What would you do if you discovered a fake profile of yourself posted on Facebook that included photos without your permission, and you couldn’t get Facebook to remove it?
This is the situation facing Missouri resident Brieanne Weber, who found a fake profile of herself on Facebook. At that point, Weber had her lawyer Jeffrey J. Lowe send a letter to Facebook requesting removal of the profile as well as notification of who had posted the fake profile; Lowe also advised Facebook that copyright infringement may be involved but that Weber was “not, at this time, seeking to hold Facebook liable in any way.”
According to the complaint (PDF), the company didn’t respond.
A week later, Lowe then followed Facebook’s stated procedures for the removal of a fake profile to which the attorney received “what appeared to be an automated response” that “for security reasons, Facebook would not be able to respond to plaintiff’s counsel with the additional information about the reported account and to please have the account owner view the security section of our help center.”
Lowe communicated to Facebook that this response was “nonsensical” as the person complaining of the fake profile is not the owner of the account. Lowe requested that someone at Facebook contact him to handle the issue.

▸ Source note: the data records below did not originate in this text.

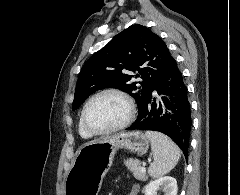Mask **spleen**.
Wrapping results in <instances>:
<instances>
[{"instance_id":"1","label":"spleen","mask_w":240,"mask_h":195,"mask_svg":"<svg viewBox=\"0 0 240 195\" xmlns=\"http://www.w3.org/2000/svg\"><path fill=\"white\" fill-rule=\"evenodd\" d=\"M145 135L151 141L154 157V161L148 167V173L150 177L156 179L175 167L181 157V151L178 145L161 131H145Z\"/></svg>"}]
</instances>
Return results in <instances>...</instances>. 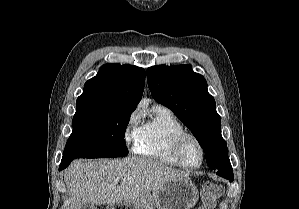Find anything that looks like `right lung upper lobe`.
Segmentation results:
<instances>
[{"instance_id":"1","label":"right lung upper lobe","mask_w":299,"mask_h":209,"mask_svg":"<svg viewBox=\"0 0 299 209\" xmlns=\"http://www.w3.org/2000/svg\"><path fill=\"white\" fill-rule=\"evenodd\" d=\"M145 70L132 65L106 64L84 85L76 108L134 111L140 102Z\"/></svg>"}]
</instances>
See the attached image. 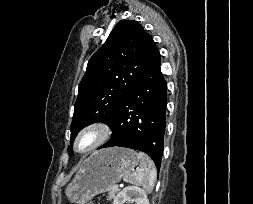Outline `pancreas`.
Returning <instances> with one entry per match:
<instances>
[{
  "label": "pancreas",
  "mask_w": 253,
  "mask_h": 204,
  "mask_svg": "<svg viewBox=\"0 0 253 204\" xmlns=\"http://www.w3.org/2000/svg\"><path fill=\"white\" fill-rule=\"evenodd\" d=\"M119 192L118 188H114V186H112L109 190V195L107 197L108 200H112L115 198L116 194Z\"/></svg>",
  "instance_id": "1"
}]
</instances>
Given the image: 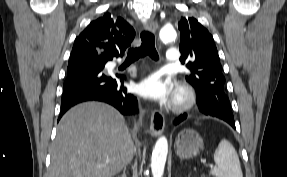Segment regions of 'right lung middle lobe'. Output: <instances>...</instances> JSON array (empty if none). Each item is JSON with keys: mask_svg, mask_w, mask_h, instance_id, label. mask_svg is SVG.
I'll use <instances>...</instances> for the list:
<instances>
[{"mask_svg": "<svg viewBox=\"0 0 287 177\" xmlns=\"http://www.w3.org/2000/svg\"><path fill=\"white\" fill-rule=\"evenodd\" d=\"M107 61L108 60H105L97 56H89V57L81 58L78 60L69 61L68 69H72L83 64H92V63H98V62L102 65H105Z\"/></svg>", "mask_w": 287, "mask_h": 177, "instance_id": "obj_1", "label": "right lung middle lobe"}]
</instances>
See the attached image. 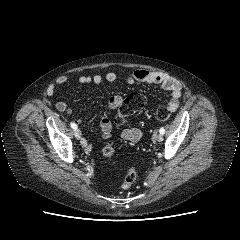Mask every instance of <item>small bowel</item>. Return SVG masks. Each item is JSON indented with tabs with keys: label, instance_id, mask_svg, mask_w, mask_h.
<instances>
[{
	"label": "small bowel",
	"instance_id": "obj_1",
	"mask_svg": "<svg viewBox=\"0 0 240 240\" xmlns=\"http://www.w3.org/2000/svg\"><path fill=\"white\" fill-rule=\"evenodd\" d=\"M117 79V75L114 72H107L105 75L94 74V75H81L78 78L79 83L89 84L95 83L99 84L103 80L108 82H113ZM68 77L61 76L52 84L48 89V94L52 95L55 91V88L59 85L67 83ZM126 81L130 85H135L137 83L153 84L158 85L164 90L170 92V98L167 102V108L170 112H175L179 107V101L182 96V87L178 80L172 76L157 71H150L146 69H138L134 72L126 75ZM123 98L120 95L111 96L108 99L107 106L110 110H118L123 105ZM55 107L58 111L64 112L67 114H72V109L63 101H58L55 104ZM76 123H80L81 120L77 119ZM100 130L102 132V137L104 140H108L111 137L112 132V123L110 119L103 118L100 121ZM143 135V131L139 128L132 127L126 128L122 132L123 139L131 142L138 141ZM81 144L86 152L92 150V145L88 143L85 139H82Z\"/></svg>",
	"mask_w": 240,
	"mask_h": 240
}]
</instances>
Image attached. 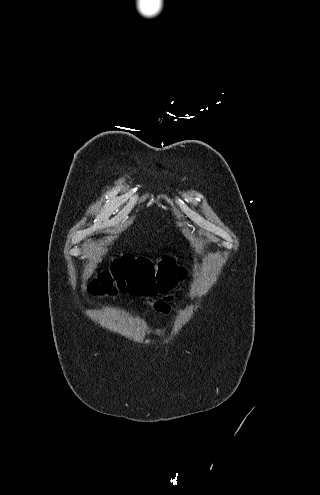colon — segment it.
Here are the masks:
<instances>
[{"label": "colon", "mask_w": 320, "mask_h": 495, "mask_svg": "<svg viewBox=\"0 0 320 495\" xmlns=\"http://www.w3.org/2000/svg\"><path fill=\"white\" fill-rule=\"evenodd\" d=\"M181 276L173 258L166 257L155 266L146 258L124 255L91 281L89 291L96 295L113 294L118 290L154 294L169 290Z\"/></svg>", "instance_id": "5ec220e1"}]
</instances>
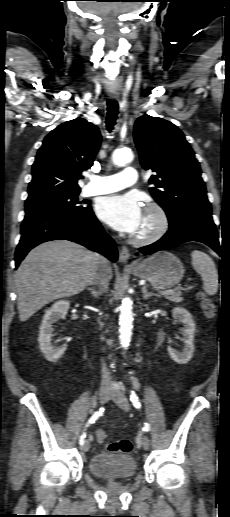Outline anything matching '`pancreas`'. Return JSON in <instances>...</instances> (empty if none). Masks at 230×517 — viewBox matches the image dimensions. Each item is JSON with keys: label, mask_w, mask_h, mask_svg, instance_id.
Instances as JSON below:
<instances>
[{"label": "pancreas", "mask_w": 230, "mask_h": 517, "mask_svg": "<svg viewBox=\"0 0 230 517\" xmlns=\"http://www.w3.org/2000/svg\"><path fill=\"white\" fill-rule=\"evenodd\" d=\"M164 297L166 299H168L169 301L175 302V303L183 301L182 293L180 291L164 294Z\"/></svg>", "instance_id": "1"}]
</instances>
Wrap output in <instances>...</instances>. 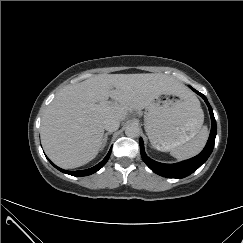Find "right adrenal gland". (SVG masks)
I'll return each mask as SVG.
<instances>
[{
	"label": "right adrenal gland",
	"instance_id": "1",
	"mask_svg": "<svg viewBox=\"0 0 243 243\" xmlns=\"http://www.w3.org/2000/svg\"><path fill=\"white\" fill-rule=\"evenodd\" d=\"M112 132H107L105 133L104 137H103V143H102V147L100 150H103V148L105 147L106 143H107V140H108V135H111Z\"/></svg>",
	"mask_w": 243,
	"mask_h": 243
}]
</instances>
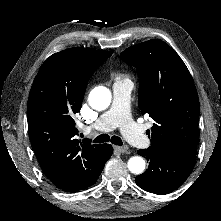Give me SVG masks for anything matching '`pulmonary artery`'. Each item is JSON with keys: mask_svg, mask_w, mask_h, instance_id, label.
I'll return each mask as SVG.
<instances>
[{"mask_svg": "<svg viewBox=\"0 0 221 221\" xmlns=\"http://www.w3.org/2000/svg\"><path fill=\"white\" fill-rule=\"evenodd\" d=\"M133 83L126 80H117L113 84V99L110 108L102 113L91 126L98 131H110L119 127L125 138L138 148H146L150 140L141 126L133 121L129 111L130 94Z\"/></svg>", "mask_w": 221, "mask_h": 221, "instance_id": "pulmonary-artery-1", "label": "pulmonary artery"}]
</instances>
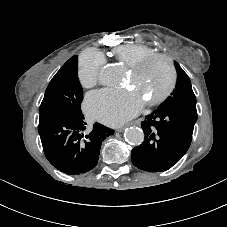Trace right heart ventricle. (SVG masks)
Returning <instances> with one entry per match:
<instances>
[{
  "mask_svg": "<svg viewBox=\"0 0 227 227\" xmlns=\"http://www.w3.org/2000/svg\"><path fill=\"white\" fill-rule=\"evenodd\" d=\"M153 54L156 52L152 48L140 44H124L113 50V55L129 67Z\"/></svg>",
  "mask_w": 227,
  "mask_h": 227,
  "instance_id": "obj_1",
  "label": "right heart ventricle"
}]
</instances>
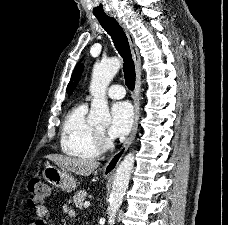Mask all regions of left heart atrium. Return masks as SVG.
<instances>
[{"mask_svg": "<svg viewBox=\"0 0 228 225\" xmlns=\"http://www.w3.org/2000/svg\"><path fill=\"white\" fill-rule=\"evenodd\" d=\"M134 113L128 102L115 103L110 110L109 135L113 138L126 136L132 127Z\"/></svg>", "mask_w": 228, "mask_h": 225, "instance_id": "obj_1", "label": "left heart atrium"}]
</instances>
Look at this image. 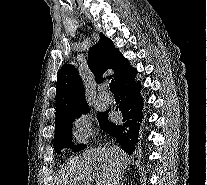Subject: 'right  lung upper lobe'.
<instances>
[{"mask_svg":"<svg viewBox=\"0 0 207 185\" xmlns=\"http://www.w3.org/2000/svg\"><path fill=\"white\" fill-rule=\"evenodd\" d=\"M88 65L97 83L103 81L102 75L108 69L114 71L113 78L116 84L136 72L119 49L115 48L113 42L102 33L99 43L88 52ZM88 111L81 77L73 65L66 64L59 70L57 76L55 128Z\"/></svg>","mask_w":207,"mask_h":185,"instance_id":"right-lung-upper-lobe-1","label":"right lung upper lobe"}]
</instances>
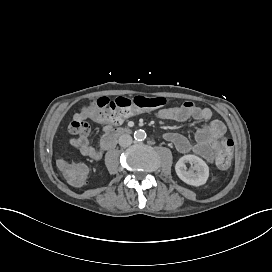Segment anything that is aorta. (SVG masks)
<instances>
[{"label":"aorta","mask_w":272,"mask_h":272,"mask_svg":"<svg viewBox=\"0 0 272 272\" xmlns=\"http://www.w3.org/2000/svg\"><path fill=\"white\" fill-rule=\"evenodd\" d=\"M147 134L144 130L138 129L134 132V139L137 141H142L146 138Z\"/></svg>","instance_id":"762f6f07"}]
</instances>
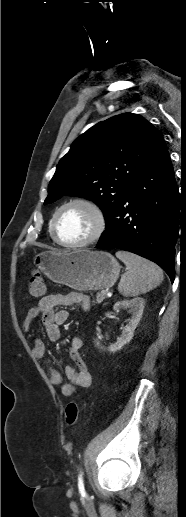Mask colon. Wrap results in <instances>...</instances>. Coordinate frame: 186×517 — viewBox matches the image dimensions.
Listing matches in <instances>:
<instances>
[{
	"mask_svg": "<svg viewBox=\"0 0 186 517\" xmlns=\"http://www.w3.org/2000/svg\"><path fill=\"white\" fill-rule=\"evenodd\" d=\"M28 292L31 298L38 299L43 296L45 292L44 280L38 271H33L28 284ZM79 416V406L77 401H71L65 411V422L68 426L74 425Z\"/></svg>",
	"mask_w": 186,
	"mask_h": 517,
	"instance_id": "1",
	"label": "colon"
}]
</instances>
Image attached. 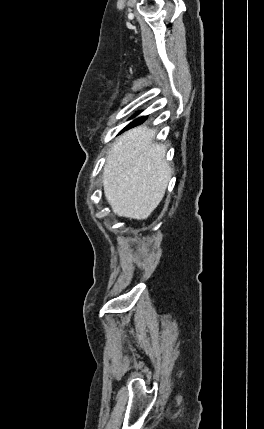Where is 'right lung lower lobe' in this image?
Masks as SVG:
<instances>
[{"instance_id": "1", "label": "right lung lower lobe", "mask_w": 264, "mask_h": 429, "mask_svg": "<svg viewBox=\"0 0 264 429\" xmlns=\"http://www.w3.org/2000/svg\"><path fill=\"white\" fill-rule=\"evenodd\" d=\"M142 122H143V121H139V122L133 123V124L129 125L126 129L131 128V127H133V126H136V125H138V124H141Z\"/></svg>"}]
</instances>
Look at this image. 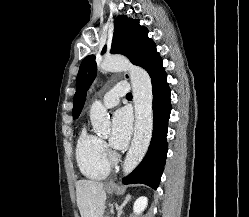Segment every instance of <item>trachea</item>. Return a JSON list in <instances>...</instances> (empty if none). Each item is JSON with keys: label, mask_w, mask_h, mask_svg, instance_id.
Wrapping results in <instances>:
<instances>
[{"label": "trachea", "mask_w": 249, "mask_h": 217, "mask_svg": "<svg viewBox=\"0 0 249 217\" xmlns=\"http://www.w3.org/2000/svg\"><path fill=\"white\" fill-rule=\"evenodd\" d=\"M126 97H132V93H127Z\"/></svg>", "instance_id": "3493384b"}]
</instances>
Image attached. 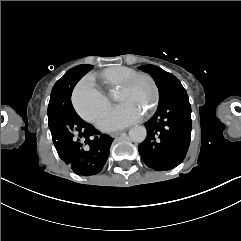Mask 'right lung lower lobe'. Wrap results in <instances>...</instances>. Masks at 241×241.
<instances>
[{"label":"right lung lower lobe","instance_id":"98d812e1","mask_svg":"<svg viewBox=\"0 0 241 241\" xmlns=\"http://www.w3.org/2000/svg\"><path fill=\"white\" fill-rule=\"evenodd\" d=\"M92 68L91 65H79L69 81V88L73 91L76 83ZM97 134L91 124L78 116L61 124L55 136L53 142L59 157L78 175L99 173L108 159L113 139Z\"/></svg>","mask_w":241,"mask_h":241}]
</instances>
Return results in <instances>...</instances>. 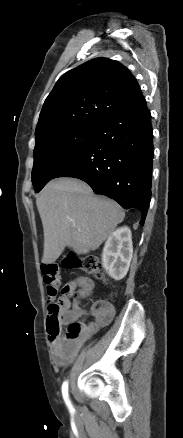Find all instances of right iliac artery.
Here are the masks:
<instances>
[{
  "mask_svg": "<svg viewBox=\"0 0 183 438\" xmlns=\"http://www.w3.org/2000/svg\"><path fill=\"white\" fill-rule=\"evenodd\" d=\"M62 395H63V398H64V400H65V402H66V405L68 406L69 410L72 411V410H73V407H72L71 402H70V400H69V395H68V382H67V381H65V382L63 383V385H62Z\"/></svg>",
  "mask_w": 183,
  "mask_h": 438,
  "instance_id": "right-iliac-artery-1",
  "label": "right iliac artery"
}]
</instances>
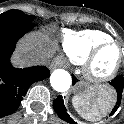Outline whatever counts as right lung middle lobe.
Instances as JSON below:
<instances>
[{
  "label": "right lung middle lobe",
  "mask_w": 124,
  "mask_h": 124,
  "mask_svg": "<svg viewBox=\"0 0 124 124\" xmlns=\"http://www.w3.org/2000/svg\"><path fill=\"white\" fill-rule=\"evenodd\" d=\"M34 20V16L24 14L19 10H9L0 14V23H28Z\"/></svg>",
  "instance_id": "dd1d6c3e"
}]
</instances>
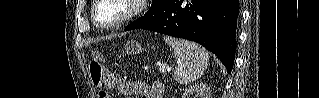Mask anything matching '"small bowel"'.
<instances>
[{"mask_svg": "<svg viewBox=\"0 0 319 98\" xmlns=\"http://www.w3.org/2000/svg\"><path fill=\"white\" fill-rule=\"evenodd\" d=\"M107 86L118 89L127 97L138 95L140 98H161L163 90L159 83L148 85L144 82L128 81L117 75L109 76Z\"/></svg>", "mask_w": 319, "mask_h": 98, "instance_id": "small-bowel-1", "label": "small bowel"}]
</instances>
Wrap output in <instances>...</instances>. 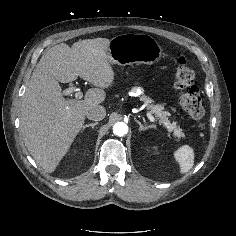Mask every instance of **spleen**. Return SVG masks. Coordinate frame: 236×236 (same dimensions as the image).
<instances>
[{
    "label": "spleen",
    "instance_id": "obj_1",
    "mask_svg": "<svg viewBox=\"0 0 236 236\" xmlns=\"http://www.w3.org/2000/svg\"><path fill=\"white\" fill-rule=\"evenodd\" d=\"M176 158L180 165V172L187 173L194 164V151L190 146L184 145L176 152Z\"/></svg>",
    "mask_w": 236,
    "mask_h": 236
}]
</instances>
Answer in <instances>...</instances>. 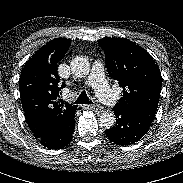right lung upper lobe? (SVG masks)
<instances>
[{
    "label": "right lung upper lobe",
    "instance_id": "obj_1",
    "mask_svg": "<svg viewBox=\"0 0 183 183\" xmlns=\"http://www.w3.org/2000/svg\"><path fill=\"white\" fill-rule=\"evenodd\" d=\"M70 46L67 38L46 43L24 65L19 89L25 119L33 132L41 126L65 128L74 122L75 105L59 99L65 84L59 83L57 63Z\"/></svg>",
    "mask_w": 183,
    "mask_h": 183
}]
</instances>
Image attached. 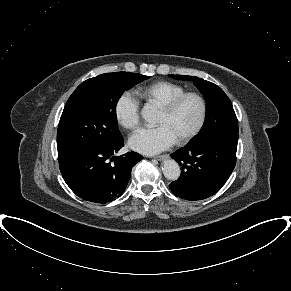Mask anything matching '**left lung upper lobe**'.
Segmentation results:
<instances>
[{
    "mask_svg": "<svg viewBox=\"0 0 291 291\" xmlns=\"http://www.w3.org/2000/svg\"><path fill=\"white\" fill-rule=\"evenodd\" d=\"M180 80L193 81L207 102L206 119L201 131L190 142H200L220 132L238 133V121L232 103L217 85L194 76L169 75Z\"/></svg>",
    "mask_w": 291,
    "mask_h": 291,
    "instance_id": "5c2ea615",
    "label": "left lung upper lobe"
}]
</instances>
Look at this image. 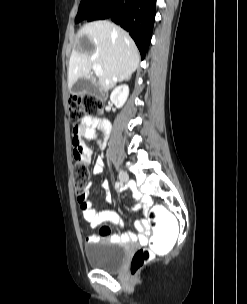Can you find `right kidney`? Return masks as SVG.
<instances>
[{
    "label": "right kidney",
    "mask_w": 247,
    "mask_h": 304,
    "mask_svg": "<svg viewBox=\"0 0 247 304\" xmlns=\"http://www.w3.org/2000/svg\"><path fill=\"white\" fill-rule=\"evenodd\" d=\"M129 95L128 85H120L116 87L110 95L111 102L117 107L121 108L126 102Z\"/></svg>",
    "instance_id": "ca27d5eb"
}]
</instances>
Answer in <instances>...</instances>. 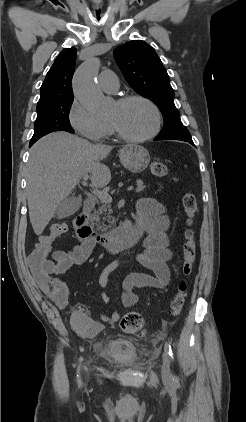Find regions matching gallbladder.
<instances>
[{
  "label": "gallbladder",
  "mask_w": 246,
  "mask_h": 422,
  "mask_svg": "<svg viewBox=\"0 0 246 422\" xmlns=\"http://www.w3.org/2000/svg\"><path fill=\"white\" fill-rule=\"evenodd\" d=\"M81 199L78 197H67L58 206L55 217L58 219L66 218L76 213L81 207Z\"/></svg>",
  "instance_id": "obj_1"
}]
</instances>
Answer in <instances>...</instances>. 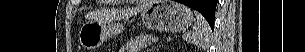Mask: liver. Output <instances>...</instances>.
<instances>
[{
    "instance_id": "liver-1",
    "label": "liver",
    "mask_w": 305,
    "mask_h": 52,
    "mask_svg": "<svg viewBox=\"0 0 305 52\" xmlns=\"http://www.w3.org/2000/svg\"><path fill=\"white\" fill-rule=\"evenodd\" d=\"M152 3L151 0H147L146 2H144L141 5H137L136 7H132L129 9H116V10H111V11H107L105 13V17L107 19H110V21L113 20H120V19H124V18H128L131 17L133 15H136L137 13L141 12L142 10L146 9L150 4ZM95 16L94 13H90L87 15V17L91 18Z\"/></svg>"
}]
</instances>
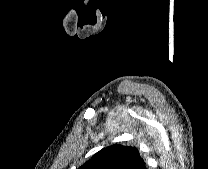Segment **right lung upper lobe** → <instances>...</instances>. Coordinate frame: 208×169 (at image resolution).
<instances>
[{
	"label": "right lung upper lobe",
	"mask_w": 208,
	"mask_h": 169,
	"mask_svg": "<svg viewBox=\"0 0 208 169\" xmlns=\"http://www.w3.org/2000/svg\"><path fill=\"white\" fill-rule=\"evenodd\" d=\"M78 169H147L136 147L110 145L92 156Z\"/></svg>",
	"instance_id": "cb5924a9"
}]
</instances>
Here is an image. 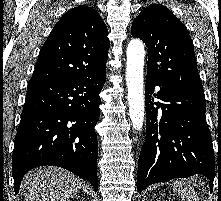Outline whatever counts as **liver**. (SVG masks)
<instances>
[{"instance_id":"liver-1","label":"liver","mask_w":221,"mask_h":201,"mask_svg":"<svg viewBox=\"0 0 221 201\" xmlns=\"http://www.w3.org/2000/svg\"><path fill=\"white\" fill-rule=\"evenodd\" d=\"M84 186L74 174L58 167H44L23 179L24 201H66Z\"/></svg>"}]
</instances>
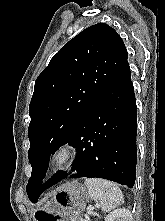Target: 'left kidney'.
Segmentation results:
<instances>
[{"label":"left kidney","instance_id":"left-kidney-1","mask_svg":"<svg viewBox=\"0 0 165 221\" xmlns=\"http://www.w3.org/2000/svg\"><path fill=\"white\" fill-rule=\"evenodd\" d=\"M105 221H133V217L130 210L120 208L108 214Z\"/></svg>","mask_w":165,"mask_h":221}]
</instances>
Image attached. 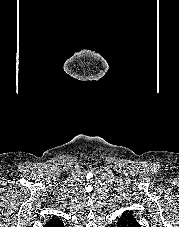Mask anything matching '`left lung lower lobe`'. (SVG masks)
I'll list each match as a JSON object with an SVG mask.
<instances>
[{"label": "left lung lower lobe", "instance_id": "0a47b994", "mask_svg": "<svg viewBox=\"0 0 179 227\" xmlns=\"http://www.w3.org/2000/svg\"><path fill=\"white\" fill-rule=\"evenodd\" d=\"M117 227H121V226L117 225ZM135 227H139V225H136Z\"/></svg>", "mask_w": 179, "mask_h": 227}]
</instances>
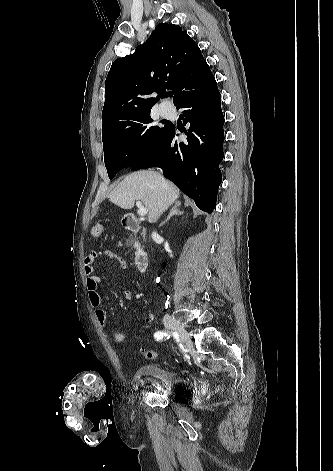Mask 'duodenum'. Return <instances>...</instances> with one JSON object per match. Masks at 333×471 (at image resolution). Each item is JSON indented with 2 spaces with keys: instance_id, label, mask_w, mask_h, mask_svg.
Listing matches in <instances>:
<instances>
[{
  "instance_id": "1",
  "label": "duodenum",
  "mask_w": 333,
  "mask_h": 471,
  "mask_svg": "<svg viewBox=\"0 0 333 471\" xmlns=\"http://www.w3.org/2000/svg\"><path fill=\"white\" fill-rule=\"evenodd\" d=\"M123 225L132 233L138 234L141 231V226L138 219L131 213H127L123 217ZM134 264L138 272H146L149 264L148 255L144 248L137 243L134 253Z\"/></svg>"
}]
</instances>
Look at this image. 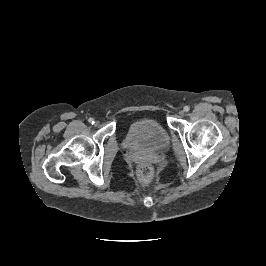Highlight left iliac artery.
<instances>
[{"instance_id": "1", "label": "left iliac artery", "mask_w": 266, "mask_h": 266, "mask_svg": "<svg viewBox=\"0 0 266 266\" xmlns=\"http://www.w3.org/2000/svg\"><path fill=\"white\" fill-rule=\"evenodd\" d=\"M189 110H190V107H189V106H185V107H184V111H185V112H188Z\"/></svg>"}]
</instances>
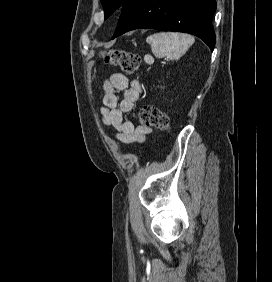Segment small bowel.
I'll return each mask as SVG.
<instances>
[{
  "label": "small bowel",
  "instance_id": "small-bowel-1",
  "mask_svg": "<svg viewBox=\"0 0 272 282\" xmlns=\"http://www.w3.org/2000/svg\"><path fill=\"white\" fill-rule=\"evenodd\" d=\"M117 93L122 94L121 100ZM141 84L138 80L129 81L123 73H112L103 82L101 91V121L116 131V138L123 144L142 143L151 132V126H135L131 121H124V114L130 112L139 99Z\"/></svg>",
  "mask_w": 272,
  "mask_h": 282
}]
</instances>
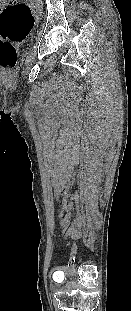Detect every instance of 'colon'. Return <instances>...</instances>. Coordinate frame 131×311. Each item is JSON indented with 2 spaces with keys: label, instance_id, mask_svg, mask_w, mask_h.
Instances as JSON below:
<instances>
[{
  "label": "colon",
  "instance_id": "colon-1",
  "mask_svg": "<svg viewBox=\"0 0 131 311\" xmlns=\"http://www.w3.org/2000/svg\"><path fill=\"white\" fill-rule=\"evenodd\" d=\"M34 25L30 7L16 0H0V71L16 63L15 42L23 41Z\"/></svg>",
  "mask_w": 131,
  "mask_h": 311
}]
</instances>
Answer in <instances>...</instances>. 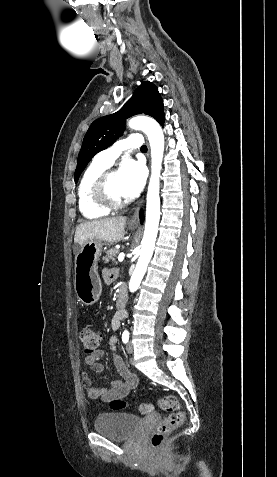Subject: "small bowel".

After another two weeks had passed, Lowe sent another email to Facebook asking that matter be resolved or else he would file a lawsuit; again Lowe received no response, and now the 22nd Judicial Circuit Court of Missouri has Weber’s request for injunctive relief before it. Specifically, Weber is asking that Facebook be ordered to take down the fake profile and release the name of the owner of the account before it.
What do you think about this lawsuit?